Data records:

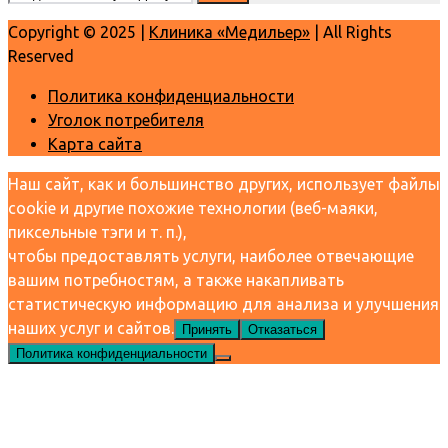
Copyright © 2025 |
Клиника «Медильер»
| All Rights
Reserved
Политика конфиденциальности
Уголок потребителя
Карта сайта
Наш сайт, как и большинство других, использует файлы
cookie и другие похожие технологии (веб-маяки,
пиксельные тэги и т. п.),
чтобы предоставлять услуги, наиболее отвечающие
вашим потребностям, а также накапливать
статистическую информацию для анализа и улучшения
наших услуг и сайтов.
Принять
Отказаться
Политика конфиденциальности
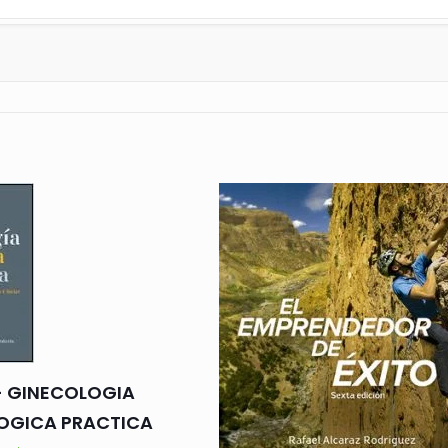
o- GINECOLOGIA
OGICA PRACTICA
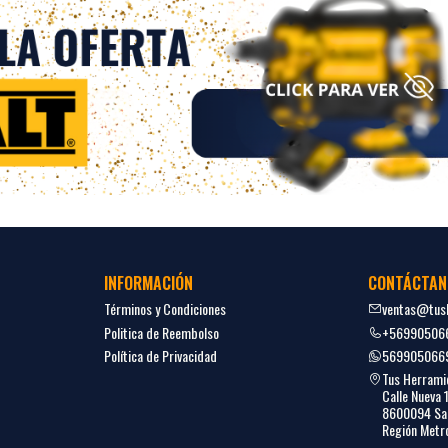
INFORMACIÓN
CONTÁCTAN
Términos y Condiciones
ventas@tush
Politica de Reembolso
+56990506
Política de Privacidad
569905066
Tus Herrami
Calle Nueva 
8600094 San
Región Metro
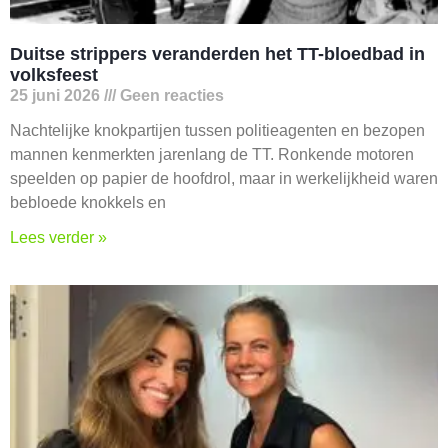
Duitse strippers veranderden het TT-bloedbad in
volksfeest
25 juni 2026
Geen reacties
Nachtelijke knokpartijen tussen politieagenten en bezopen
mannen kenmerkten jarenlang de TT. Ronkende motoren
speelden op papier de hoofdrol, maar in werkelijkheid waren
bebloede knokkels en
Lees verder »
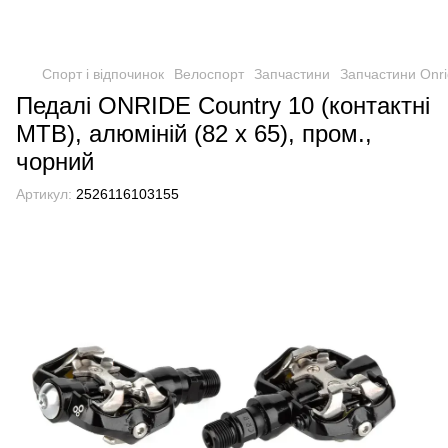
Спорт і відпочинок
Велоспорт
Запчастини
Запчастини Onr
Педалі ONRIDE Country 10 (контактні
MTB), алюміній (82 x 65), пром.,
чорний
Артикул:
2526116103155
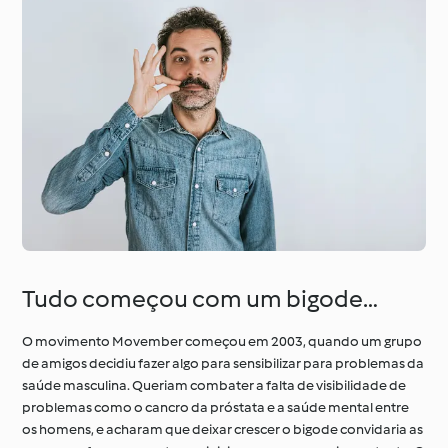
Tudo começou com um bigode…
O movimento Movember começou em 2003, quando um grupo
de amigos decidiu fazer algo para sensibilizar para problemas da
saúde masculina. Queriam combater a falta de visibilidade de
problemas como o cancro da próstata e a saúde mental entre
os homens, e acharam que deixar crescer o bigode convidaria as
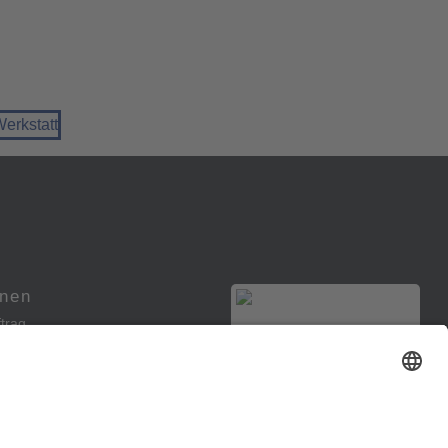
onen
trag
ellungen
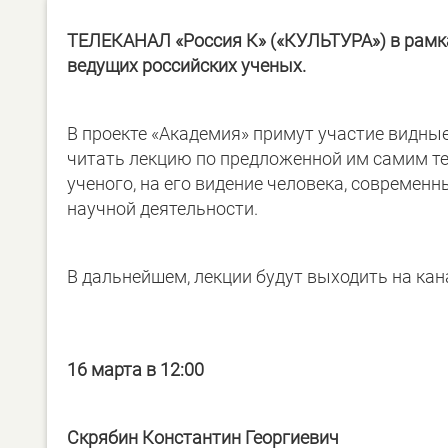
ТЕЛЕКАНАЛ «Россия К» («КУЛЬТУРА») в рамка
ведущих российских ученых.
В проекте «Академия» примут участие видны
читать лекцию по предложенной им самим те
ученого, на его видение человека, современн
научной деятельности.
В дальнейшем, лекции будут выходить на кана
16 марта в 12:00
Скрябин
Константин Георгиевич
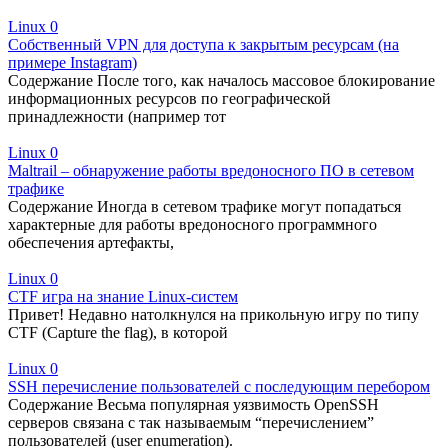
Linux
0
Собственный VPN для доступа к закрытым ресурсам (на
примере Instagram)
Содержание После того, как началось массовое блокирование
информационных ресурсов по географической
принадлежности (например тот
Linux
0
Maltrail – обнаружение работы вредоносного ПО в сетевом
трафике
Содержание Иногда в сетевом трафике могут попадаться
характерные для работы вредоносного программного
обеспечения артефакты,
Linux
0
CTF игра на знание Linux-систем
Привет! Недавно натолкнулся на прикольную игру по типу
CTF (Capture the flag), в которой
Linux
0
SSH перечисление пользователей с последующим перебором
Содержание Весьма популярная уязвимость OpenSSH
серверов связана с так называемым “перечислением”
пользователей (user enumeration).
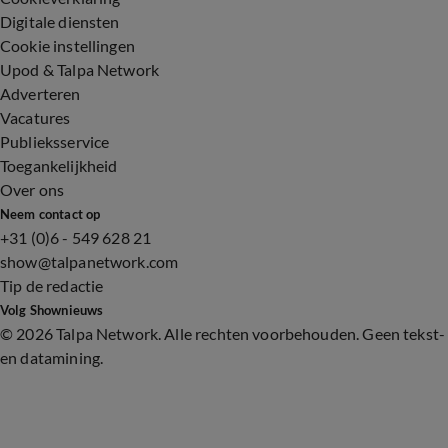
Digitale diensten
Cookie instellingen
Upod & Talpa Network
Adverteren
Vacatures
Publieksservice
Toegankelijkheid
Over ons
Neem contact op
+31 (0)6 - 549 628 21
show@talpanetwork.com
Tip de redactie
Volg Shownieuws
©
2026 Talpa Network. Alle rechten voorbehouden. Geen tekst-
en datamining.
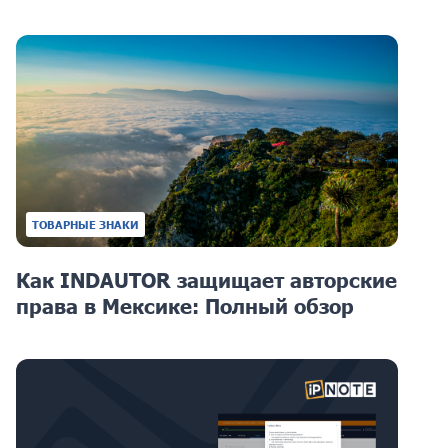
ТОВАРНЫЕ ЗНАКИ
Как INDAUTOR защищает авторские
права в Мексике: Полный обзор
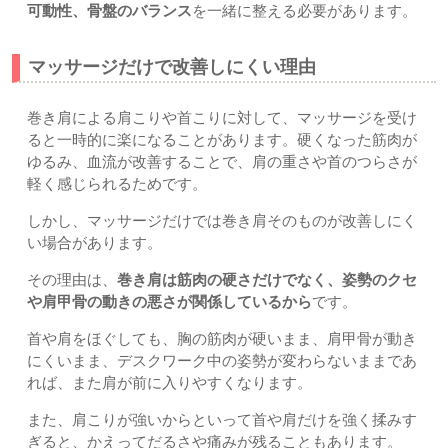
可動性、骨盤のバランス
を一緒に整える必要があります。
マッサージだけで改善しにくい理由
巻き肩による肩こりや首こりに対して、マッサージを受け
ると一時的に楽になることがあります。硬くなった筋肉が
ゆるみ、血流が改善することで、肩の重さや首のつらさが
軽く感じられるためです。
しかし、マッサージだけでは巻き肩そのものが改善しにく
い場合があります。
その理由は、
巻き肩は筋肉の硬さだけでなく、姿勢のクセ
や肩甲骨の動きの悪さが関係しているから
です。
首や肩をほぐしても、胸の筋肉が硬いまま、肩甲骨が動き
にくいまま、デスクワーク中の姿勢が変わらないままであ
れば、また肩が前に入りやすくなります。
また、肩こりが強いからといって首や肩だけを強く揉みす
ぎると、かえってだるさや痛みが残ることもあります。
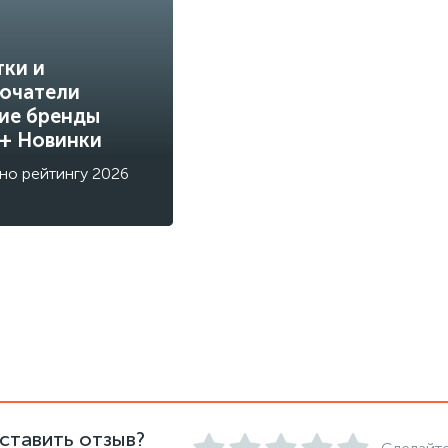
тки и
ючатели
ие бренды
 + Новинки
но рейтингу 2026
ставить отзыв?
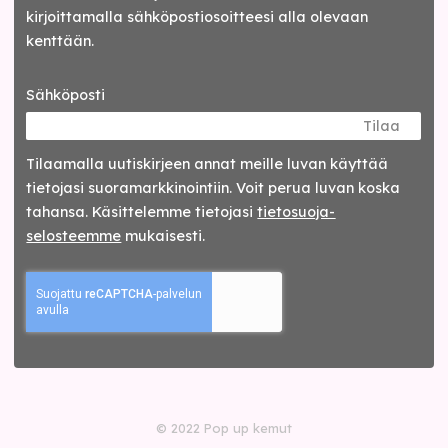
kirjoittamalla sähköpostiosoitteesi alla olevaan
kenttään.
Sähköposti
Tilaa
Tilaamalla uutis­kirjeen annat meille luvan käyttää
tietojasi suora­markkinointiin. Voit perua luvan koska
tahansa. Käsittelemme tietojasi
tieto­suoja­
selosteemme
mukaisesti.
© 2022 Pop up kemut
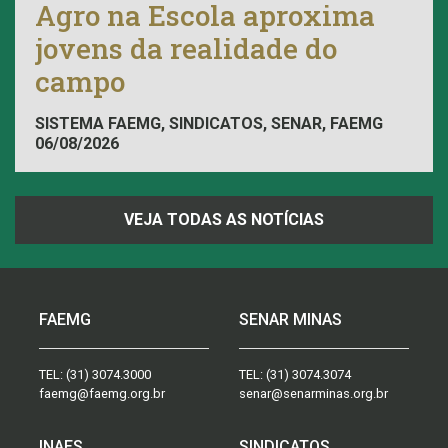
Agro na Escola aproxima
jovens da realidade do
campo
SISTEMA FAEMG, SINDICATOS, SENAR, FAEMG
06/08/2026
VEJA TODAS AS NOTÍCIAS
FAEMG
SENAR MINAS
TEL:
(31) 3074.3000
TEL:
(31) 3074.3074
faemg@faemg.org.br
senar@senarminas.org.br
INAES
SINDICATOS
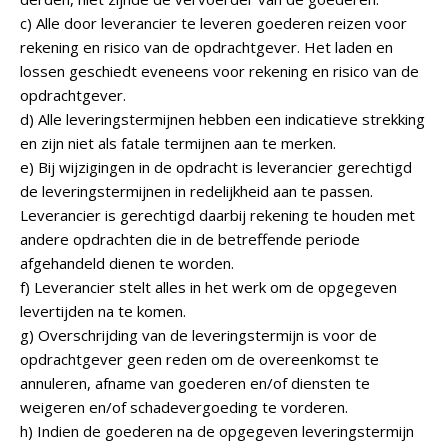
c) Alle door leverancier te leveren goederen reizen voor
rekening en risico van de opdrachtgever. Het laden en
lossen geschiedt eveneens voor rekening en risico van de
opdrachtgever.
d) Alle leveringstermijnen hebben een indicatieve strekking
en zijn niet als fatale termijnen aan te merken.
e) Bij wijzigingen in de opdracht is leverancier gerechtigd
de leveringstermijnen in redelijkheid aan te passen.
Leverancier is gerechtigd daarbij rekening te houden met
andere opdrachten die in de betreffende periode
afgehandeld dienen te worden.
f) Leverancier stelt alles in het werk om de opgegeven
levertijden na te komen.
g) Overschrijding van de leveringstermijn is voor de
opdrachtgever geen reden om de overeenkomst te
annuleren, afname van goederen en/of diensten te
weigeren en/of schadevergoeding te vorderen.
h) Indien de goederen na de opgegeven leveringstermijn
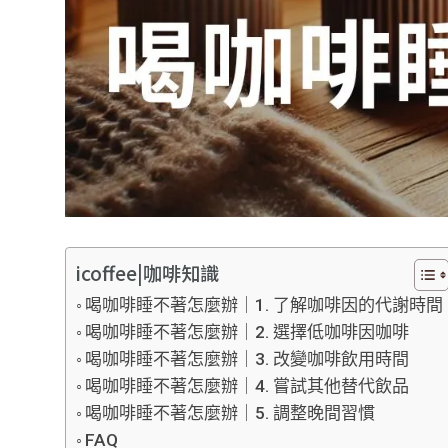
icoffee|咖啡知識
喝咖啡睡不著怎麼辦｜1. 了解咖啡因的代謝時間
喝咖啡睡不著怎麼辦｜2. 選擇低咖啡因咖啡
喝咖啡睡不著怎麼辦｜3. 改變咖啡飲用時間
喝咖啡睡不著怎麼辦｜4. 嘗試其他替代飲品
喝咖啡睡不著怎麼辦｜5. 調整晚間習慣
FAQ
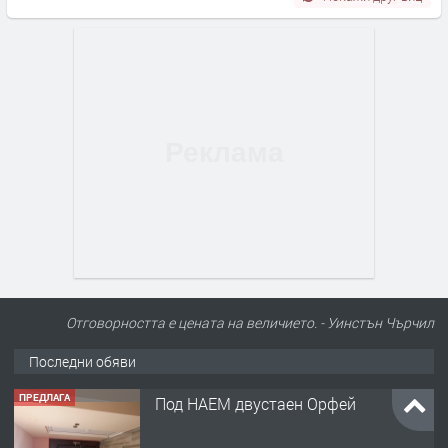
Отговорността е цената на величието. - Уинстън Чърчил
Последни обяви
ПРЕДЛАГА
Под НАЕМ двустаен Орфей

Directions for this task:
Every entry above should be duplicated exactly. Do not include the images.

Exercise answer:
Copyright © 2025 |
Клиника «Медильер»
| All Rights
Reserved
Политика конфиденциальности
Уголок потребителя
Карта сайта
Наш сайт, как и большинство других, использует файлы
cookie и другие похожие технологии (веб-маяки,
пиксельные тэги и т. п.),
чтобы предоставлять услуги, наиболее отвечающие
вашим потребностям, а также накапливать
статистическую информацию для анализа и улучшения
наших услуг и сайтов.
Принять
Отказаться
Политика конфиденциальности
o- GINECOLOGIA
OGICA PRACTICA
INFORMACIÓN
CONTÁCTAN
Términos y Condiciones
ventas@tush
Politica de Reembolso
+56990506
Política de Privacidad
569905066
Tus Herrami
Calle Nueva 
8600094 San
Región Metro
Duitse strippers veranderden het TT-bloedbad in
volksfeest
25 juni 2026
Geen reacties
Nachtelijke knokpartijen tussen politieagenten en bezopen
mannen kenmerkten jarenlang de TT. Ronkende motoren
speelden op papier de hoofdrol, maar in werkelijkheid waren
bebloede knokkels en
Lees verder »
Спорт і відпочинок
Велоспорт
Запчастини
Запчастини Onr
Педалі ONRIDE Country 10 (контактні
MTB), алюміній (82 x 65), пром.,
чорний
Артикул:
2526116103155
Tudo começou com um bigode…
O movimento Movember começou em 2003, quando um grupo
de amigos decidiu fazer algo para sensibilizar para problemas da
saúde masculina. Queriam combater a falta de visibilidade de
problemas como o cancro da próstata e a saúde mental entre
os homens, e acharam que deixar crescer o bigode convidaria as
onen
trag
ellungen
ТЕЛЕКАНАЛ «Россия К» («КУЛЬТУРА») в рамка
ведущих российских ученых.
В проекте «Академия» примут участие видны
читать лекцию по предложенной им самим те
ученого, на его видение человека, современн
научной деятельности.
В дальнейшем, лекции будут выходить на кана
16 марта в 12:00
Скрябин
Константин Георгиевич
Linux
0
Собственный VPN для доступа к закрытым ресурсам (на
примере Instagram)
Содержание После того, как началось массовое блокирование
информационных ресурсов по географической
принадлежности (например тот
Linux
0
Maltrail – обнаружение работы вредоносного ПО в сетевом
трафике
Содержание Иногда в сетевом трафике могут попадаться
характерные для работы вредоносного программного
обеспечения артефакты,
Linux
0
CTF игра на знание Linux-систем
Привет! Недавно натолкнулся на прикольную игру по типу
CTF (Capture the flag), в которой
Linux
0
SSH перечисление пользователей с последующим перебором
Содержание Весьма популярная уязвимость OpenSSH
серверов связана с так называемым “перечислением”
пользователей (user enumeration).
Digitale diensten
Cookie instellingen
Upod & Talpa Network
Adverteren
Vacatures
Publieksservice
Toegankelijkheid
Over ons
Neem contact op
+31 (0)6 - 549 628 21
show@talpanetwork.com
Tip de redactie
Volg Shownieuws
©
2026 Talpa Network. Alle rechten voorbehouden. Geen tekst-
en datamining.
ТОВАРНЫЕ ЗНАКИ
Как INDAUTOR защищает авторские
права в Мексике: Полный обзор
可動性、骨盤のバランス
を一緒に整える必要があります。
マッサージだけで改善しにくい理由
巻き肩による肩こりや首こりに対して、マッサージを受け
ると一時的に楽になることがあります。硬くなった筋肉が
ゆるみ、血流が改善することで、肩の重さや首のつらさが
軽く感じられるためです。
しかし、マッサージだけでは巻き肩そのものが改善しにく
い場合があります。
その理由は、
巻き肩は筋肉の硬さだけでなく、姿勢のクセ
や肩甲骨の動きの悪さが関係しているから
です。
首や肩をほぐしても、胸の筋肉が硬いまま、肩甲骨が動き
にくいまま、デスクワーク中の姿勢が変わらないままであ
れば、また肩が前に入りやすくなります。
また、肩こりが強いからといって首や肩だけを強く揉みす
ぎると、かえってだるさや痛みが残ることもあります。
тки и
ючатели
ие бренды
 + Новинки
но рейтингу 2026
ставить отзыв?
kirjoittamalla sähköpostiosoitteesi alla olevaan
kenttään.
Sähköposti
Tilaa
Tilaamalla uutis­kirjeen annat meille luvan käyttää
tietojasi suora­markkinointiin. Voit perua luvan koska
tahansa. Käsittelemme tietojasi
tieto­suoja­
selosteemme
mukaisesti.
© 2022 Pop up kemut
Agro na Escola aproxima
jovens da realidade do
campo
SISTEMA FAEMG, SINDICATOS, SENAR, FAEMG
06/08/2026
VEJA TODAS AS NOTÍCIAS
FAEMG
SENAR MINAS
TEL:
(31) 3074.3000
TEL:
(31) 3074.3074
faemg@faemg.org.br
senar@senarminas.org.br
INAES
SINDICATOS
c) Alle door leverancier te leveren goederen reizen voor
rekening en risico van de opdrachtgever. Het laden en
lossen geschiedt eveneens voor rekening en risico van de
opdrachtgever.
d) Alle leveringstermijnen hebben een indicatieve strekking
en zijn niet als fatale termijnen aan te merken.
e) Bij wijzigingen in de opdracht is leverancier gerechtigd
de leveringstermijnen in redelijkheid aan te passen.
Leverancier is gerechtigd daarbij rekening te houden met
andere opdrachten die in de betreffende periode
afgehandeld dienen te worden.
f) Leverancier stelt alles in het werk om de opgegeven
levertijden na te komen.
g) Overschrijding van de leveringstermijn is voor de
opdrachtgever geen reden om de overeenkomst te
annuleren, afname van goederen en/of diensten te
weigeren en/of schadevergoeding te vorderen.
h) Indien de goederen na de opgegeven leveringstermijn
icoffee|咖啡知識
喝咖啡睡不著怎麼辦｜1. 了解咖啡因的代謝時間
喝咖啡睡不著怎麼辦｜2. 選擇低咖啡因咖啡
喝咖啡睡不著怎麼辦｜3. 改變咖啡飲用時間
喝咖啡睡不著怎麼辦｜4. 嘗試其他替代飲品
喝咖啡睡不著怎麼辦｜5. 調整晚間習慣
FAQ
Отговорността е цената на величието. - Уинстън Чърчил
Последни обяви
ПРЕДЛАГА
Под НАЕМ двустаен Орфей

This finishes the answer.